Feature summary (what you would like to be able to do and where):
After an URL has been processed by the Zotero service, Citoid should access the relevant Wikidata item to assess if {{Cite web}} or {{Cite news}} should be used for the citation template.

Use case(s) (list the steps that you performed to discover that problem, and describe the actual underlying problem which you want to solve. Do not describe only a solution):
Currently, when https://www.bxtimes.com/orchard-beach-nature-center-reopens-after-2-35m-renovation-officials-hold-ribbon-cutting-event/ is processed, Citoid uses {{Cite web}} as the citation template.

Benefits (why should this be implemented?):
Ideally, it should be {{Cite news}} as bxtimes.com is a newspaper.

However, Zotero defaults to {{Cite web}} for itemType=article. This happens as bxtimes.com (at the time of filing this task) does not have a specific Zotero translator written yet and Zotero will default to "article" as a result of their default translator.
Conversely, for https://www.straitstimes.com/singapore/politics/tel-stage-4-from-tanjong-rhu-to-bayshore-to-open-for-passenger-service-on-june-23, Zotero will return as newspaperArticle as the item type as it has a translator written (by yours truly, it needs an update though), therefore Citoid will return the citation as {{Cite news}}.

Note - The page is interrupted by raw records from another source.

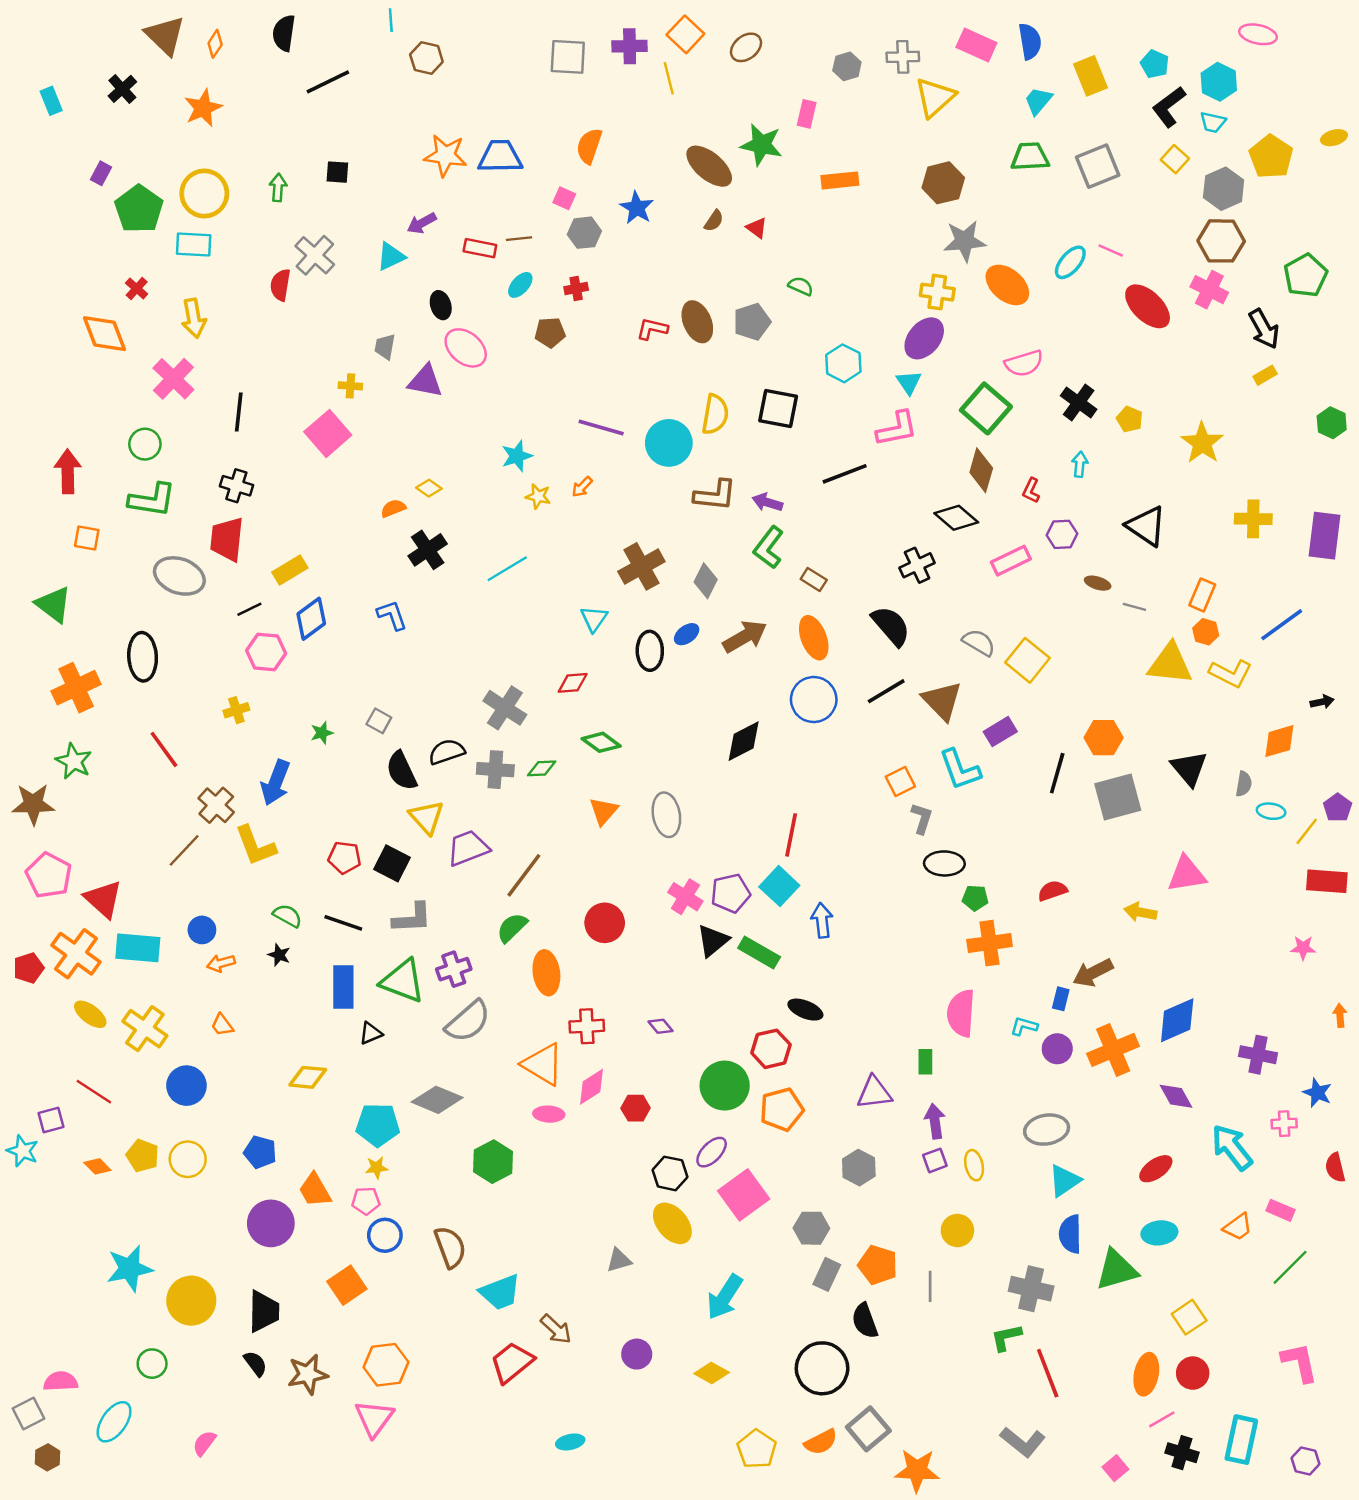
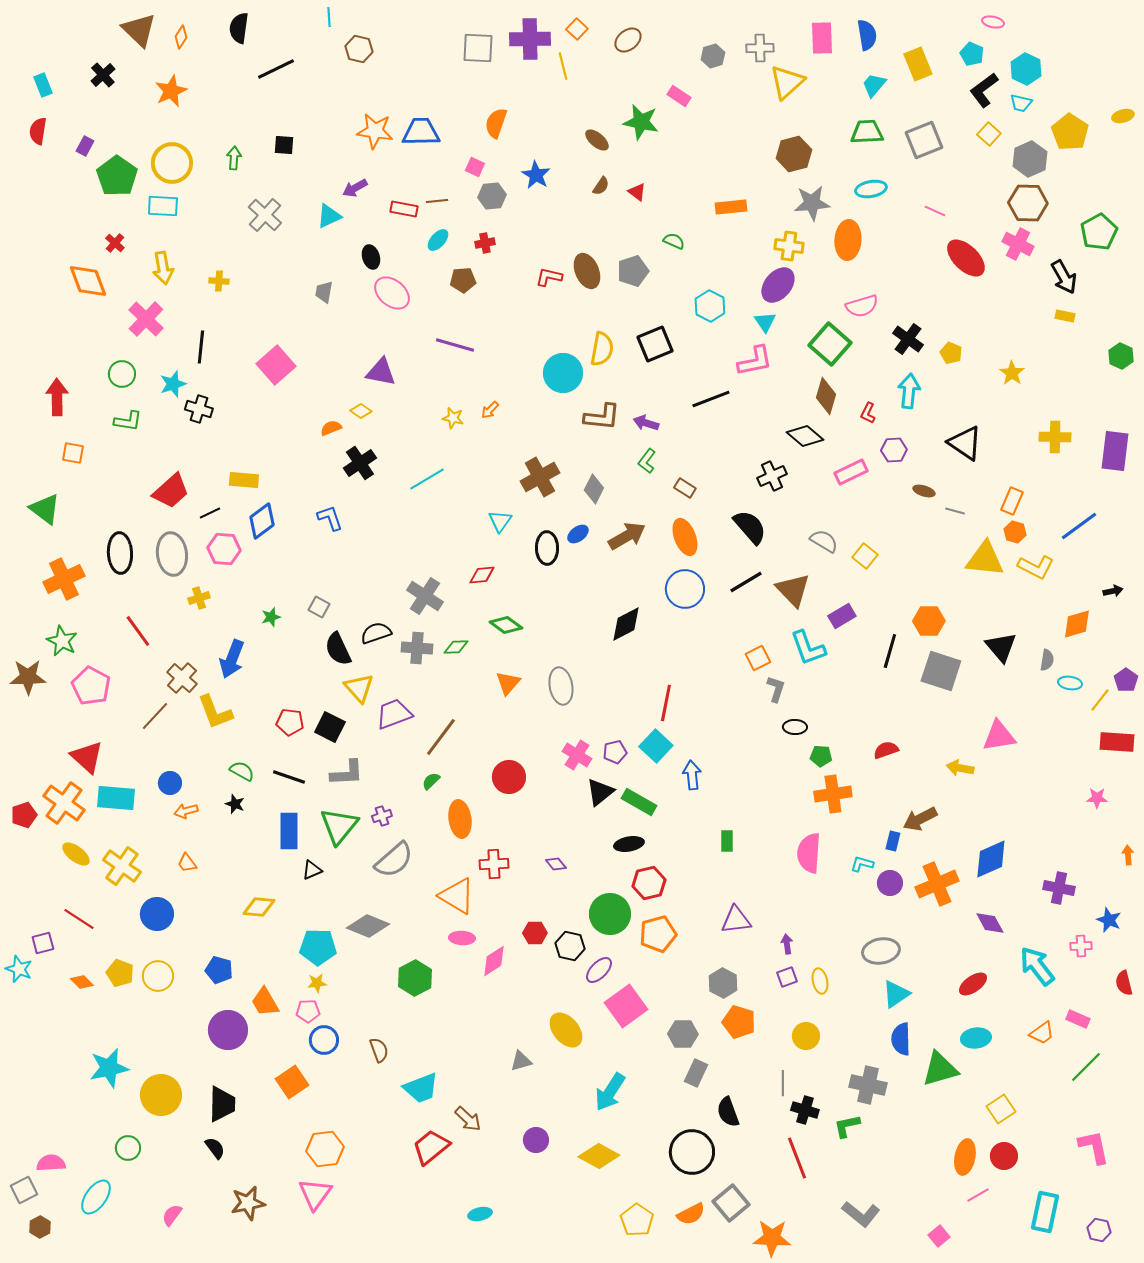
orange square: (685, 34) -> (577, 29), size x0.7
pink ellipse: (1258, 34) -> (993, 22), moved, size x0.7
pink rectangle: (976, 45) -> (822, 38), turned 64
purple cross: (630, 46) -> (530, 39), size x1.4
pink rectangle: (807, 114) -> (679, 96), turned -70
brown ellipse: (709, 166) -> (597, 140), size x0.6
orange rectangle: (840, 180) -> (731, 207), moved
cyan ellipse: (1070, 262) -> (871, 189), moved, turned 40
red semicircle: (280, 285) -> (38, 131), moved
orange ellipse: (1007, 285) -> (848, 240), turned 54
yellow rectangle: (1265, 375) -> (1065, 316), turned 42
purple triangle: (425, 381) -> (381, 372), moved
yellow cross: (350, 386) -> (219, 281), moved
black square: (778, 408) -> (655, 344), turned -33
purple line: (601, 427) -> (455, 345), moved
yellow star: (1202, 443) -> (1012, 373), size x0.7
cyan star: (517, 456) -> (173, 384), moved
cyan arrow: (1080, 464) -> (909, 391), size x1.6
green L-shape: (152, 500) -> (128, 421), size x0.7
red trapezoid: (227, 539) -> (171, 491), moved, turned -138
green L-shape: (769, 547) -> (647, 461), size x0.7
yellow rectangle: (290, 570) -> (244, 480), turned 36
gray ellipse: (179, 576) -> (172, 554), moved, turned 63
yellow square: (1028, 660) -> (865, 556), size x0.7
gray square: (1118, 797) -> (941, 671), turned 33
black ellipse: (944, 863) -> (795, 727), size x0.7
pink pentagon: (49, 875) -> (91, 686), moved
purple pentagon: (731, 893) -> (615, 752), size x0.7
green semicircle: (512, 928) -> (431, 781), size x0.7
purple cross: (454, 969) -> (382, 816), size x0.7
green triangle: (403, 981) -> (339, 826), turned 48
black ellipse: (805, 1010) -> (629, 844), moved, turned -32
green rectangle: (925, 1062) -> (727, 841), moved
pink diamond: (592, 1087) -> (494, 961), moved
purple arrow: (935, 1121) -> (787, 944), size x0.7
black hexagon: (670, 1173) -> (570, 946), moved
brown semicircle: (450, 1247) -> (379, 1050), size x0.7
orange pentagon: (878, 1265) -> (739, 1022), moved
yellow diamond: (712, 1373) -> (599, 1156), size x1.4
red line: (1048, 1373) -> (797, 1158), moved
brown star: (308, 1374) -> (248, 1203), moved
black cross: (1182, 1453) -> (805, 1110), moved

Short of writing translators for every single newspaper in the world, what we can do is to make use of Wikidata items. From the Wikidata items, we can identify if the website is a website, newspaper, magazine, etc (check against https://aurimasv.github.io/z2csl/typeMap.xml for other possible type mapping), and also fill up other fields such as linking to the wiki article if there's one in the wiki, defining the article/website language, place of publication, issn/isbn numbers, etc.

A possible process

  1. Check if there is a translator. If there isn't one, proceed. If there is one, chances are that certain sets of URLs of a newspaper site have been defined otherwise, i.e. an About us page of the site is not newspaperArticle.
  2. Query against Wikidata for an item with official website (Property:P856) ~= bxtimes.com. This should return with https://www.wikidata.org/wiki/Q4974211
  3. From the Wikidata item, extract the relevant fields to enrich the respective values (example):
    1. If P31 (instance of) = newspaper, use {{Cite news}} template; magazine, use {{Cite magazine}}, etc.
    2. If P1476 (title) is set, set |work=<title>, in this case |work=Bronx Times-Reporter
    3. If P407 (language of work) is set, set |language= <language>, in this case |language=English (but if it is on enwiki, do not set since it is assumed that the references are in English unless otherwise specified)
    4. If there is a wiki article in that wiki, i.e. in enwiki, [[Bronx Times-Reporter]], set |work= [[<link>|<title>]], in this case [[Bronx Times-Reporter]] since both link and title are the same value.

Event Timeline

This seems like an excellent idea to me!

On further consideration, this should be layered with a cache somewhere to prevent potential excessive amounts of API calls being made on the fly to Wikidata. Either in the same vein of T369928 or a json file in the MediaWiki namespace on wiki with a list of key-value pairs of most frequently (for a start) cited domains and the relevant citation template to use. The json file then can be updated by the community as and when required/requested independently of the citoid server/extension development.